### What is required
Lift out all lines below that contain "Eduardo".
┏━━
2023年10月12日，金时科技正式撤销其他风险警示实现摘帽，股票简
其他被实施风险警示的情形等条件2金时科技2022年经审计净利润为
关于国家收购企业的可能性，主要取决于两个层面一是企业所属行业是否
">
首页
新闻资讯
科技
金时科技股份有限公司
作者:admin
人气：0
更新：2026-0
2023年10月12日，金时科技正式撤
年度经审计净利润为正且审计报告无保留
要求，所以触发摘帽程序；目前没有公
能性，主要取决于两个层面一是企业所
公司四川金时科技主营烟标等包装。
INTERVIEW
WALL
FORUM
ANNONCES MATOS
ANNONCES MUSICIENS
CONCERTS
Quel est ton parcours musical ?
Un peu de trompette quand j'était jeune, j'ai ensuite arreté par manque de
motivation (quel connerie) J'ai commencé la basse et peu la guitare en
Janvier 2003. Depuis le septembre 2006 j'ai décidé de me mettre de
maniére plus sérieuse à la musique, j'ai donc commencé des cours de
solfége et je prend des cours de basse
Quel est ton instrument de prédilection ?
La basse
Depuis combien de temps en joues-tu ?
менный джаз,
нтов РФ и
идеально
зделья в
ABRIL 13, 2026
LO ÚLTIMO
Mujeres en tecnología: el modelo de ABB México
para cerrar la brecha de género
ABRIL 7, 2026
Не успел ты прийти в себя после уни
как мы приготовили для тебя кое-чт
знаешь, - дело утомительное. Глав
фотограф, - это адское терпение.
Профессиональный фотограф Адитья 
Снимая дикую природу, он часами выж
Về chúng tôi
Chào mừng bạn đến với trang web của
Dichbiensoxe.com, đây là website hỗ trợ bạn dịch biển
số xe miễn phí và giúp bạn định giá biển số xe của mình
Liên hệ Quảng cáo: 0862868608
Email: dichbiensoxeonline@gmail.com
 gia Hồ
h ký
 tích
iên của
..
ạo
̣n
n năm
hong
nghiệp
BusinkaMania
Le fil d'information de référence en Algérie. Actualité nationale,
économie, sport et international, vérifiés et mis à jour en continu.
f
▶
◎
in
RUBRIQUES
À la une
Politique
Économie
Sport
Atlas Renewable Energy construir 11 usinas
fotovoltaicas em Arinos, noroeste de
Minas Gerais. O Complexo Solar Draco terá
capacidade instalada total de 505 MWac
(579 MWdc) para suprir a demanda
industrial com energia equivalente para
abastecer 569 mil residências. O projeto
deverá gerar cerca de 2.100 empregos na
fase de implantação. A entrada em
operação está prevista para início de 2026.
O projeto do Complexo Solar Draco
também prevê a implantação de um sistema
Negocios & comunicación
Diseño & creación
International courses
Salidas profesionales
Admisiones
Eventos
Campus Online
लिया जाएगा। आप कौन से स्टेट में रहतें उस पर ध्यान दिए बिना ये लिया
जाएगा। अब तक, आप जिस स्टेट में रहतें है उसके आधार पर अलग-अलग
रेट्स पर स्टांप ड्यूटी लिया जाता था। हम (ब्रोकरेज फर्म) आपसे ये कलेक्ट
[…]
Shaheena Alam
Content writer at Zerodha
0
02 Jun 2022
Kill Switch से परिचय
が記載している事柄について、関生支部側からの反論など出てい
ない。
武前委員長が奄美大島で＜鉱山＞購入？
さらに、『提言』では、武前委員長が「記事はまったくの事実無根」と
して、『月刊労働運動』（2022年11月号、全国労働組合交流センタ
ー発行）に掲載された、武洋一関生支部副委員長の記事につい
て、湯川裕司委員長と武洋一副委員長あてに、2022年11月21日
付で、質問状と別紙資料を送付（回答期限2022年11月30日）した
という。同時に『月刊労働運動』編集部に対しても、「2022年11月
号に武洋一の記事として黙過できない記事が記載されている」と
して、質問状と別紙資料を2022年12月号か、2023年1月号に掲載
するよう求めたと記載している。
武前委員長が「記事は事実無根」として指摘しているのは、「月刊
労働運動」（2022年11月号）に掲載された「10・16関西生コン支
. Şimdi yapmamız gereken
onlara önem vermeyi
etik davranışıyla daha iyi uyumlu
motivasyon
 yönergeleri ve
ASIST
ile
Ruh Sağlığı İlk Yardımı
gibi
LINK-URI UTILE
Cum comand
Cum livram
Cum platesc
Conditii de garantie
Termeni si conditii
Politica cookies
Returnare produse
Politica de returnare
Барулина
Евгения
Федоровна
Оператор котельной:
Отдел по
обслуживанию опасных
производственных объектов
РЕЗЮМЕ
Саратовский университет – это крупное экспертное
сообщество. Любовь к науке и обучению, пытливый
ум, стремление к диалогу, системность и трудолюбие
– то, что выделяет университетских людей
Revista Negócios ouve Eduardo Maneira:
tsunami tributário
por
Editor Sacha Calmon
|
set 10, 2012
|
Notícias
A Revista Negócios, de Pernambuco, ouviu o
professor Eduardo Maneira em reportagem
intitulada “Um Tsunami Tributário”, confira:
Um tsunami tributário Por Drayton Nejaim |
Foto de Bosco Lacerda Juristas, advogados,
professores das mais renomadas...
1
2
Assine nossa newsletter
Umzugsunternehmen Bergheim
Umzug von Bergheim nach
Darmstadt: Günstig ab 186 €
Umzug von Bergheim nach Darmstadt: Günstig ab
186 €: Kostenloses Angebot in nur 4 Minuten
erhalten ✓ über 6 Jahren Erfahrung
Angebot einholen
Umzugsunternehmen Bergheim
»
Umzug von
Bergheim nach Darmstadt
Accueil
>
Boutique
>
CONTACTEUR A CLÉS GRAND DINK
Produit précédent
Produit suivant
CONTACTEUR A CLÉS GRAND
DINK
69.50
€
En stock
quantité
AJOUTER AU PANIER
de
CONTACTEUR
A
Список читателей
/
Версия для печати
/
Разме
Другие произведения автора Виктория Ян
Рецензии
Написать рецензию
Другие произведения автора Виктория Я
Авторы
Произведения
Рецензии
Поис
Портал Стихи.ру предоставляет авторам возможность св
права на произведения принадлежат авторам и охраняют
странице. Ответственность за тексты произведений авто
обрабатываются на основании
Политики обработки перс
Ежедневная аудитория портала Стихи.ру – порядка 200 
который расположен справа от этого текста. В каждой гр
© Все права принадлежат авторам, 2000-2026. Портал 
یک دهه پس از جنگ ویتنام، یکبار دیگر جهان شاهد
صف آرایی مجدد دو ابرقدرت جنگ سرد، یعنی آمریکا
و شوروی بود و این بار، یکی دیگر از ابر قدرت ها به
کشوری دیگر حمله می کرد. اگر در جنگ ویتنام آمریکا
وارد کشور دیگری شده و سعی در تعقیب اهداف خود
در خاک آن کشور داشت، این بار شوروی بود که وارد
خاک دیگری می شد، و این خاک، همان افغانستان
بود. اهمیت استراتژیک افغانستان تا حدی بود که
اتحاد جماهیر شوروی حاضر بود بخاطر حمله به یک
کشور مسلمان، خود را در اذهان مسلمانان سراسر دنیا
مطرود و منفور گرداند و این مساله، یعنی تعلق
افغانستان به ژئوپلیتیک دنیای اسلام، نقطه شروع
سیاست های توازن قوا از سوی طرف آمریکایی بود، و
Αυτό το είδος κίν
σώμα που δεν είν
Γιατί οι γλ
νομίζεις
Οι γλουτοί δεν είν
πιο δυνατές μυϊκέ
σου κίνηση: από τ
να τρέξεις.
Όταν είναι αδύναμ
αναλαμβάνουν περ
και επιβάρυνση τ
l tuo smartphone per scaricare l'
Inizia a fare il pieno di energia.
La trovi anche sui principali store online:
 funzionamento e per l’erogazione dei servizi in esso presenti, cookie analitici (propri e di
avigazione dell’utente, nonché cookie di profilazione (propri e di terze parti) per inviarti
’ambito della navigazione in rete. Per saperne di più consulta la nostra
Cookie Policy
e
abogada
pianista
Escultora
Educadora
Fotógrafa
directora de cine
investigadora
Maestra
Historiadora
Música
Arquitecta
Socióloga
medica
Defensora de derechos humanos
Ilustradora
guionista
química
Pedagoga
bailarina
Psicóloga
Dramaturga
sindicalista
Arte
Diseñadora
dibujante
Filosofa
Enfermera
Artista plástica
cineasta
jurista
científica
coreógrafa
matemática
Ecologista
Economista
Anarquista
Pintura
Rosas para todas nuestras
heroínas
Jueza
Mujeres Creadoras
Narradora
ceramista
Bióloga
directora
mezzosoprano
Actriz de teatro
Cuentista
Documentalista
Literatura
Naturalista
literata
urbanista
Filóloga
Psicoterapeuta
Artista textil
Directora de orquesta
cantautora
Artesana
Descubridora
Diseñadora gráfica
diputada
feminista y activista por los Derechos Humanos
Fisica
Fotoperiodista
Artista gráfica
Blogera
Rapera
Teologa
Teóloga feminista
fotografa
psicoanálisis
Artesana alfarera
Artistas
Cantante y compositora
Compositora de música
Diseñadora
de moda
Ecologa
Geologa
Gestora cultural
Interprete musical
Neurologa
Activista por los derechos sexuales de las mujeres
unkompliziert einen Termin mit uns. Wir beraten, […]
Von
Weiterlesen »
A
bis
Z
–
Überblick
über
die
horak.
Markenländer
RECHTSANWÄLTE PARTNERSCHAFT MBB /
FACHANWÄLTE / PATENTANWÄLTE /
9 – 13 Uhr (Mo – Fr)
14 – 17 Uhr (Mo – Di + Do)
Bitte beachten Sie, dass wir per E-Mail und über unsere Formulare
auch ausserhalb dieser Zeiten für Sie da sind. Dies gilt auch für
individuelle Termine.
┗━━
### Task response
Revista Negócios ouve Eduardo Maneira:
professor Eduardo Maneira em reportagem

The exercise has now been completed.